I am not a member of the Mile High Club, but I once made a crash-landing because I was making out with the man who was supposed to be manning the controls -- not man-handling the passenger. We left the bent and battered plane in a field, walked to the nearest motel, introduced ourselves to one another at the reception desk, and checked in together.
He wasn't much of a pilot, but he had serious dimples and a killer smile. For longer than I like to remember, my grounds for making major decisions coalesced around hair, dimples and cheekbones, and it took more than a plane crash to bring me to my senses. It took years of turning my will and my life over to some man or other until I finally, as they say, got sick and tired of being sick and tired.

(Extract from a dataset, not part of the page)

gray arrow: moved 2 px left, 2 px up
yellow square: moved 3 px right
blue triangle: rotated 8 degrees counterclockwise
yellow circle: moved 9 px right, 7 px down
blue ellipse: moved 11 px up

What I didn't know was that, as a love addict, I had organized my whole life around my addiction. Everything I did was part of a strategy to feed the need for attention and affection, whether I realized it or not. Generally, I did not. Those dimples and that smile were my food and water. Without them, it felt like I would starve to death.

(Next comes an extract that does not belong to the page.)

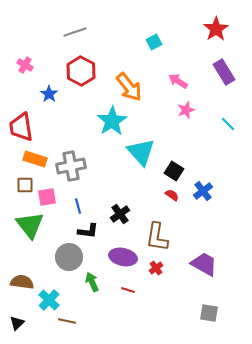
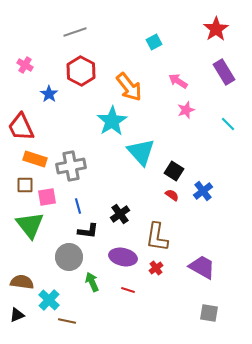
red trapezoid: rotated 16 degrees counterclockwise
purple trapezoid: moved 2 px left, 3 px down
black triangle: moved 8 px up; rotated 21 degrees clockwise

And since it is tantamount to survival, every choice a love addict makes -- what to wear, what to eat, where to work, what to read, what to watch -- in somehow in service to finding (or keeping) him. Him or her. Men can be love addicts too, you know. Or are you seriously going to tell me you shelled out for that chick-magnet car because of the engineering? We both know you're not wearing those skinny jeans because they're comfortable.

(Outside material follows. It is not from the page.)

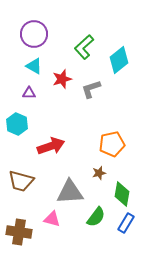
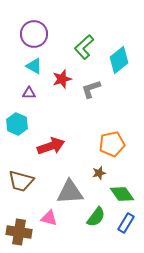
green diamond: rotated 45 degrees counterclockwise
pink triangle: moved 3 px left, 1 px up
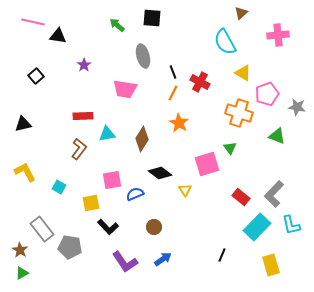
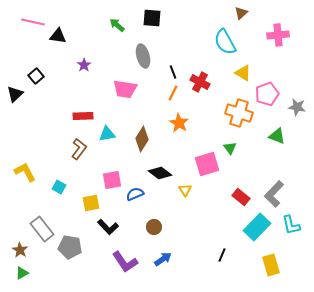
black triangle at (23, 124): moved 8 px left, 30 px up; rotated 30 degrees counterclockwise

Think about it. It's not only our clothes and cars that we choose based on how they impact our desirability. What about our neighborhood? Ever moved to be near a special someone, or because there were a lot of hot guys/gals in the area? What about your choice of school? I personally passed up a chance at a Harvard education because I would have had to enroll in the then all-girls Radcliffe, and there are no boys at an all-girls school, are there? In retrospect, I'd have to say that was a bad call. So was not wearing my glasses in junior high school, because looking good seemed more important than seeing well.
Sex and love addicts pick sexy, lovable careers and sexy, lovable pets. We buy sexy, lovable furniture for our sexy, lovable homes. Odds are that some childhood crush or other formed our musical tastes, and a lover's compliment or criticism determined our hairstyle. The quantity of food we eat and the type of beverage we drink... there wasn't a thing in my day that wasn't colored by my need to be desired and my desire to be needed.
When you get to the point of "I'm not gonna take it any more," you have a hell of a lot to untangle. What do PDCMF (Please Don't Come F Me) shoes even look like? You mean there are undergarments other than bustiers and garters? Who knew?
Don't get me wrong. I still have a drawerful of lingerie suitable for hooking in Vegas. I just don't wear it for, say, hiking. I have learned -- slowly, and at times painfully -- to make decisions based on criteria other than hair, dimples, cheekbones and getting someone to smile at me.